Il 5 agosto è andato in scena Cafè Loti sul palcoscenico del teatro Marconi. Con Nando Citarella, Stefano Saletti e Pejman Tadayon, lo spettacolo accompagna la fine di questa edizione del Marconi Teatro Festival.
Tre musicisti si incontrano. Uno giunge da oriente, dalle steppe dell’Asia, dalla via della seta, dal profumo dolciastro di civiltà antiche, un altro da occidente, dalle foreste verdi, dai camini fumanti, dalle lotte civili, il terzo infine da sud, dai mercati, dai poeti, dai briganti. Tre musicisti si ritrovano – idealmente – in un cafè di Istanbul, porto di incontri e scambi fra due continenti, forse tre se consideriamo questo incontro sotto l’influsso del Mediterraneo su cui l’Africa, culla dell’uomo, si affaccia. Mare nostrum, mare di viaggi e di razzie, di fughe e di ritorni, di scambi e di naufragi, ieri come oggi.
Tutto questo – pura evocazione – non è sufficiente a rendere pienamente a chi legge l’esperienza di Cafè Loti.
Il caffè Pierre Loti, abbreviato poi a Cafè Loti, esiste davvero. Non è solo un magnifico progetto musicale, uno spettacolo, un racconto in musica e, inoltre, un disco, ma è una vera istituzione a Istanbul: in bella vista sulla collina di Eyüp, vive di un’atmosfera sospesa nel tempo e nello spazio. La sua fama si afferma fra Otto e Novecento, quando – si racconta – lo scrittore e avventuriero Pierre Loti, di ritorno dalla Francia e in cerca della sua amante perduta, passò di qui.
Loti era un avventuriero che ha narrato all’Occidente paesi sconosciuti, così come Nando Citarella, Stefano Saletti e Pejman Tadayon narrano a noi storie lontane.
Lo fanno con i suoni misteriosi di strumenti tradizionali, con percussioni dai ritmi ancestrali, con melodie immortali eppure rinnovate. Sono tre Maestri, della musica e della parola. Cantano in più lingue, con l’impiego di molti registri, piegandosi alle esigenze espressive. Suonano -o meglio, danno vita – a molti strumenti.

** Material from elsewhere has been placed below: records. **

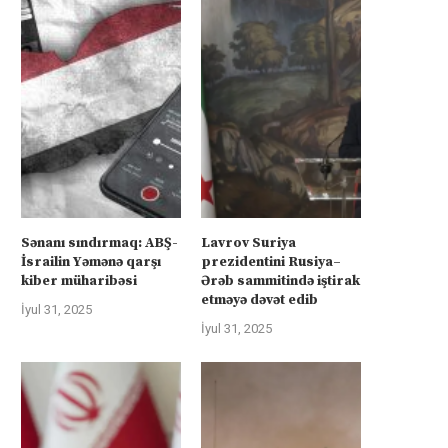
Sənanı sındırmaq: ABŞ-
Lavrov Suriya
İsrailin Yəmənə qarşı
prezidentini Rusiya–
kiber müharibəsi
Ərəb sammitində iştirak
etməyə dəvət edib
İyul 31, 2025
İyul 31, 2025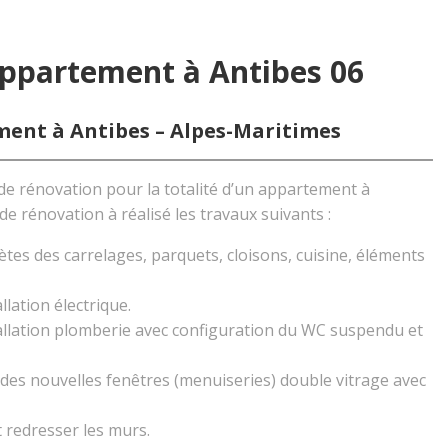
appartement à Antibes 06
ent à Antibes – Alpes-Maritimes
 de rénovation pour la totalité d’un appartement à
de rénovation à réalisé les travaux suivants :
es des carrelages, parquets, cloisons, cuisine, éléments
llation électrique.
tallation plomberie avec configuration du WC suspendu et
des nouvelles fenêtres (menuiseries) double vitrage avec
t redresser les murs.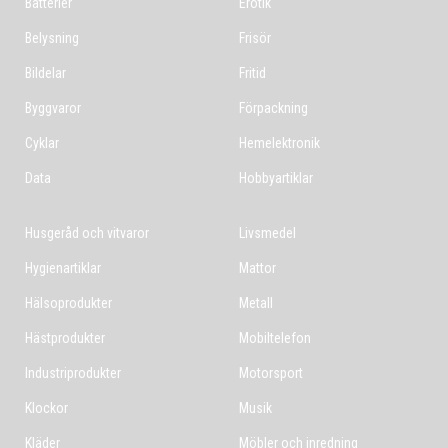
Batterier
Erotik
Belysning
Frisör
Bildelar
Fritid
Byggvaror
Förpackning
Cyklar
Hemelektronik
Data
Hobbyartiklar
Husgeråd och vitvaror
Livsmedel
Hygienartiklar
Mattor
Hälsoprodukter
Metall
Hästprodukter
Mobiltelefon
Industriprodukter
Motorsport
Klockor
Musik
Kläder
Möbler och inredning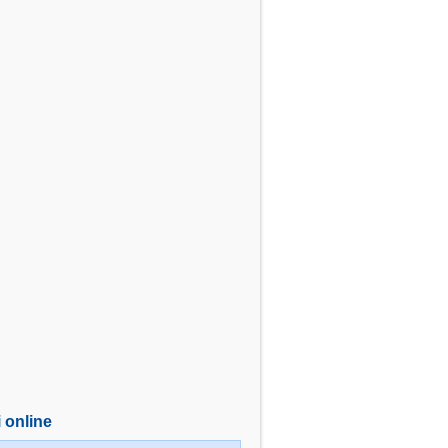
i online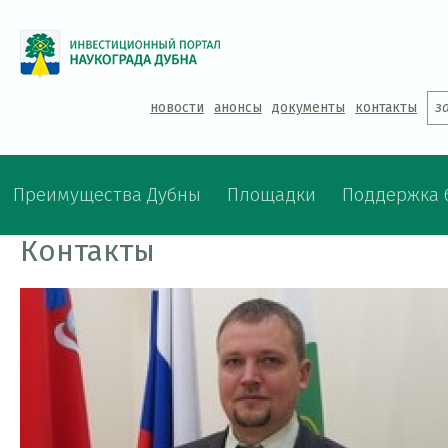
Jump to navigation
новости
анонсы
документы
контакты
з
Преимущества Дубны
Площадки
Поддержка 
Контакты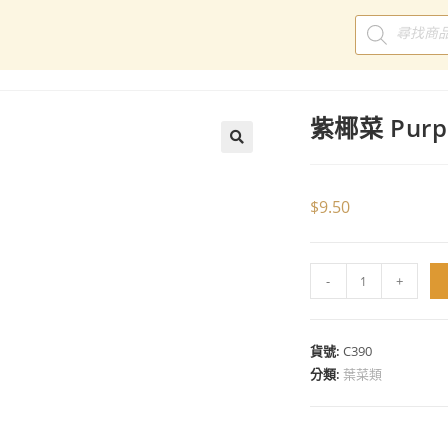
紫椰菜 Purpl
$
9.50
-
+
貨號:
C390
分類:
葉菜類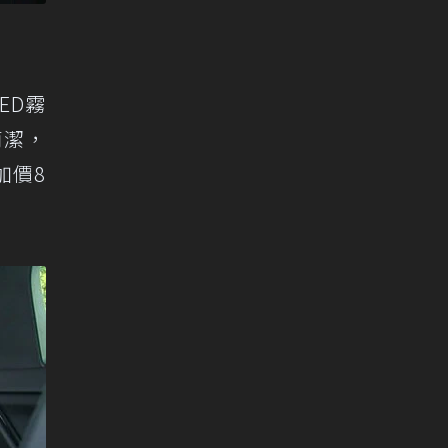
ED霧
簡潔，
加價8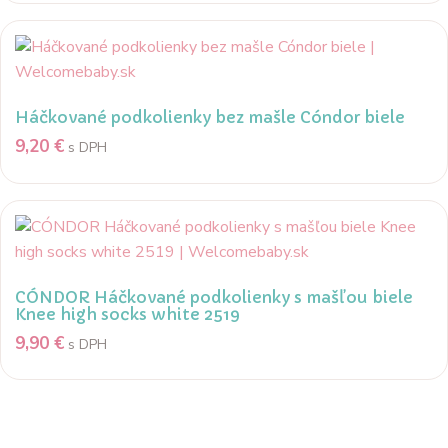
Háčkované podkolienky bez mašle Cóndor biele
9,20
€
s DPH
CÓNDOR Háčkované podkolienky s mašľou biele
Knee high socks white 2519
9,90
€
s DPH
Popis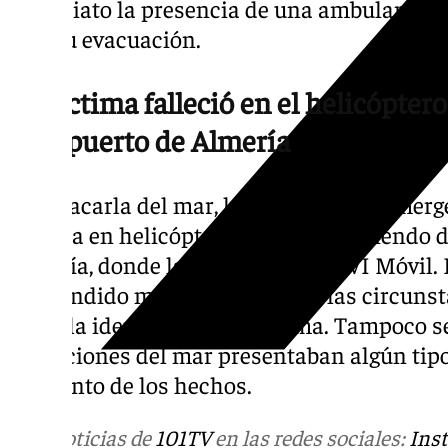
inmediato la presencia de una ambulancia 
tras su evacuación.
La víctima falleció en el helicóptero
Aeropuerto de Almería
Tras sacarla del mar, los servicios de emerg
víctima en helicóptero y acabó falleciendo 
Almería, donde la esperaba una UVI Móvil.
trascendido más detalles sobre las circunst
sobre la identidad de la víctima. Tampoco s
condiciones del mar presentaban algún tipo 
momento de los hechos.
Más noticias de
101TV
en las redes sociales:
Ins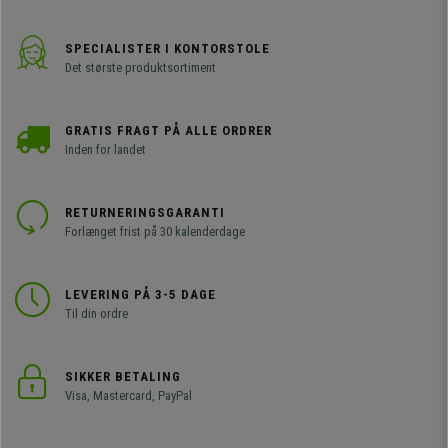
SPECIALISTER I KONTORSTOLE
Det største produktsortiment
GRATIS FRAGT PÅ ALLE ORDRER
Inden for landet
RETURNERINGSGARANTI
Forlænget frist på 30 kalenderdage
LEVERING PÅ 3-5 DAGE
Til din ordre
SIKKER BETALING
Visa, Mastercard, PayPal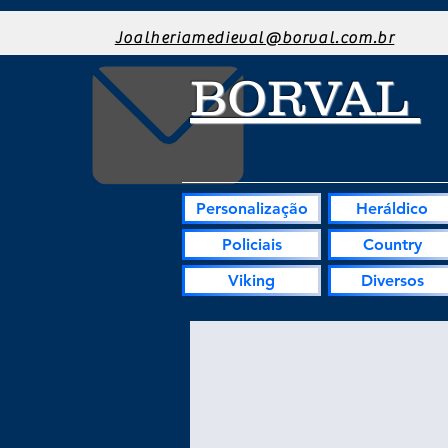
Joalheriamedieval@borval.com.br
BORVAL
Personalização
Heráldico
Policiais
Country
Viking
Diversos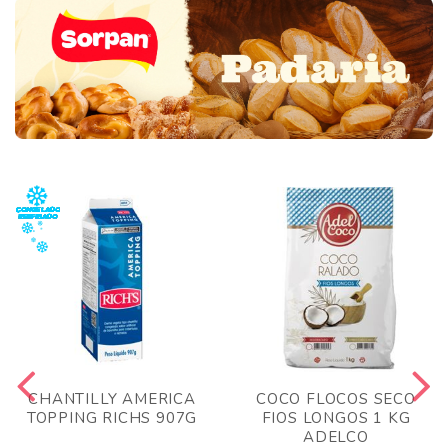
CHANTILLY AMERICA
COCO FLOCOS SECO
TOPPING RICHS 907G
FIOS LONGOS 1 KG
ADELCO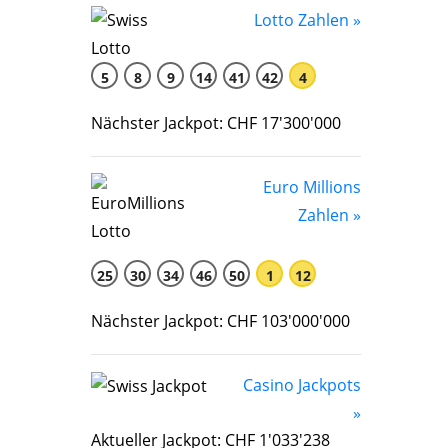
Lotto Zahlen »
5
8
9
14
41
42
4
Nächster Jackpot: CHF 17'300'000
Euro Millions
Zahlen »
25
30
34
46
50
1
12
Nächster Jackpot: CHF 103'000'000
Casino Jackpots
»
Aktueller Jackpot: CHF 1'033'238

Spaziano nei repertori poetici da Santiago a Samarcanda, senza dimenticare Napoli. Non stupisce allora che si canti di Amarilli, sulle note del madrigale di Caccini, stravolto e riscritto con mille registri differenti, come quelli di ogni innamorato; che si mescoli il reng – un ritmo persiano in 6/8 – con la tarantella, che si esprime nel medesimo tempo, ma raccontando le disavventure dovute ai morsi di un cefalo; che ancora si innesti la storia di Ciccio ru brigante, una melodia tradizionale, su un canto in Sabir, l’antica lingua dei navigatori e dei pirati del Mediterraneo.
Tutto ciò non stupisce, ma fa restare ammirati per la bravura, la precisione e l’anima con cui ogni brano è introdotto e poi interpretato (non semplicemente suonato o cantato!).
Non mancano brani più complessi per il pubblico, come Haft, costruito su un ritmo dispari in 7/8, molto lontano dall’orecchio occidentale, oppure Cuncti simus concanentes, della tradizione cristiana, che pure sono molto apprezzati, perché la musica sa parlare laddove ogni pensiero astratto non trova spazio.
Cafè Loti è dove nasce la musica dell’incontro e del dialogo nel Mediterraneo, dove cadono le differenze e, infine, dove chi vuole può toccare, anche solo per un istante, la complessità dei mondi musicali in bilico fra i continenti grazie a tre valenti professionisti che condividono con noi il loro sapere.